I am so grateful to be launching the book in-person at Books Are Magic in Brooklyn tonight, in conversation with Alexis Coe (author of the NYT bestseller You Never Forget Your First: A Biography of George Washington.) It’s ticketed, and the bookstore is capping live attendance, but you can still join us at 7 PM via livestream at this link. You can also catch up on last night’s wonderful pre-launch Mystery & Thriller Mavens event with Sara DiVello and Murder by the Book over here.
On Thursday, February 24 at 7 PM, I’ll be in conversation with Casey Cep (author of the NYT bestselling Furious Hours) at a virtual event hosted by Politics & Prose. Signed copies of Scoundrel will be available for purchase, too. Then the Syosset Public Library is hosting a lunchtime virtual talk on Friday, February 25 at noon.

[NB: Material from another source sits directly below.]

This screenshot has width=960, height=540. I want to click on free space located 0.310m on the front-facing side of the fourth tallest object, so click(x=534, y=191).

On Wednesday, March 2 at 6 PM, I’ll be at Mysterious Bookshop (in-person!) in conversation with Abbott Kahler and Gilbert King. And on Wednesday, March 9 at 1 PM Mountain/3 PM Eastern, Poisoned Pen hosts me for a virtual event.

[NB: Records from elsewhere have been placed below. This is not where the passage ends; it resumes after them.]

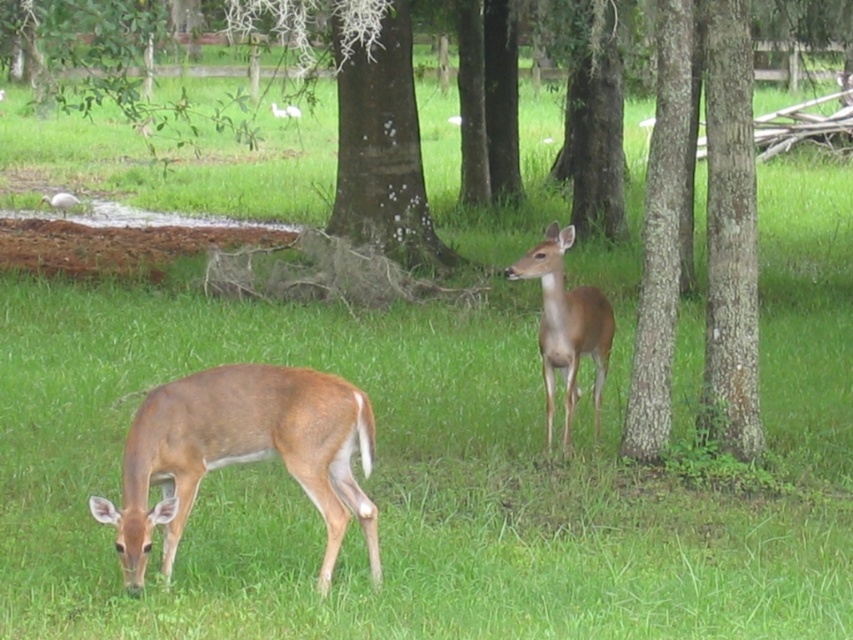 Does brown matte/deer at lower left have a larger size compared to brown matte/deer at center-right?

No.

Which is above, brown matte/deer at lower left or brown matte/deer at center-right?

brown matte/deer at center-right

Locate an element on the screen. The width and height of the screenshot is (853, 640). brown matte/deer at lower left is located at coordinates (242, 454).

Based on the photo, does brown matte/deer at lower left appear on the right side of white matte bird at upper left?

Correct, you'll find brown matte/deer at lower left to the right of white matte bird at upper left.

The width and height of the screenshot is (853, 640). Describe the element at coordinates (242, 454) in the screenshot. I see `brown matte/deer at lower left` at that location.

Where is `brown matte/deer at lower left`? The height and width of the screenshot is (640, 853). brown matte/deer at lower left is located at coordinates tap(242, 454).

Image resolution: width=853 pixels, height=640 pixels. Describe the element at coordinates (566, 324) in the screenshot. I see `brown matte/deer at center-right` at that location.

In order to click on brown matte/deer at center-right in this screenshot , I will do `click(566, 324)`.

More events to be announced, including at least one book festival I’m pleased to be returning to, and one I’m glad to take part in for the first time.
REVIEWS AND PRESS
The reception, advance and present, for Scoundrel continues to be stellar. Nothing gets much better than a starred review from Publishers Weekly calling it an “instant classic”, two other starred mentions from Library Journal and Booklist (and a pretty good review from Kirkus), and BookPage saying (in its own starred review) the book is a “chilling and deeply satisfying read” and that I’m a “superb crime writer.”

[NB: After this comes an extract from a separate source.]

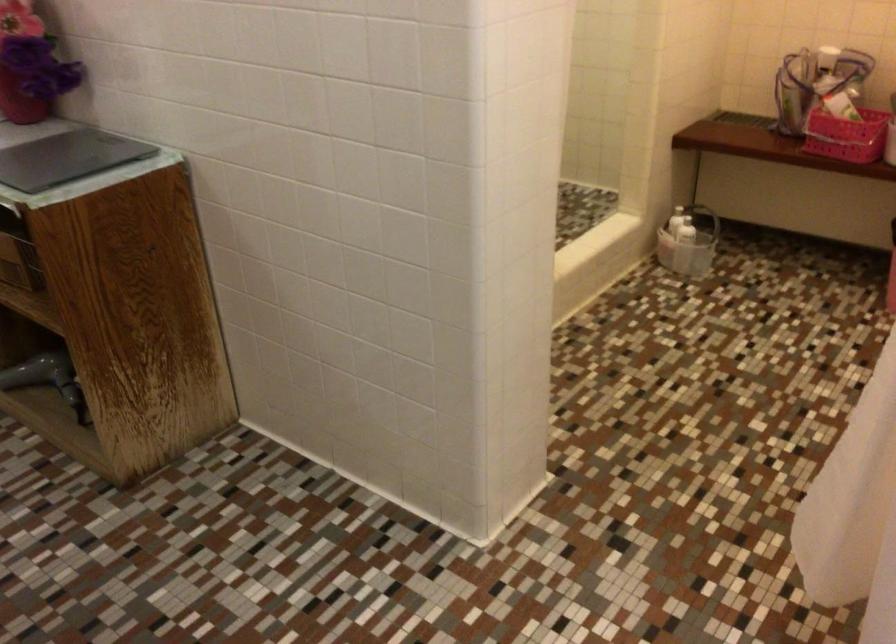 Find where to lift the white shampoo bottle. Please return your answer as a coordinate pair (x, y).

(678, 220)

Reviews are also starting to come in from newspapers and magazines, including from the New York Times Book Review (my, uh, employer) whose reviewer, Katherine Dykstra, aptly summarizes Scoundrel’s main point, that it’s “about who receives the benefit of our doubt and the privileges that attend that trust, whether or not it is warranted.”
Some more coverage, with more on the way:
“[Scoundrel] certainly excels at being an in-depth exploration of how outside influence and support can affect the criminal justice system's slow-moving cogs, as well as the narrative of a con artist who managed to hurt a great deal of people.” — NPR.org
“Provocative and unsettling….It compels the reader to ponder weighty questions: Did a savage thug exploit smart, decent people? Can altruism sometimes be as lethal as psychopathology? Evil pervades this book, but it makes for a terrific read.” — AirMail
“Scoundrel is at its most compelling when it details Smith’s wooing of the otherwise implacable, self-assured Buckley, who, in convincing himself of his protégé's innocence, whipped past a series of red flags like an Olympic slalomer.” — The Globe & Mail
“Weinman’s absorbing and highly readable book succeeds in capturing the full story behind a notorious murderer’s brazen quest to avoid the death penalty by any means possible.” — NY Journal of Books
“Weinman, rightly acclaimed for The Real Lolita, again examines the misogyny inherent in true-crime culture, then and now.” — The Los Angeles Times
"Weinman does an impeccable job with this wild story of murder, celebrity, politics, and the American ability to put unsavory characters on a pedestal." — Literary Hub
Finally, as always, thanks to all of you for reading. Be it books, anthologies, my NYTBR Crime column (the next one will run this weekend, because deadlines never stop), past features, and whatever is in store in the future, it means so much and always will. Now the journey of the published author begins anew, one more time.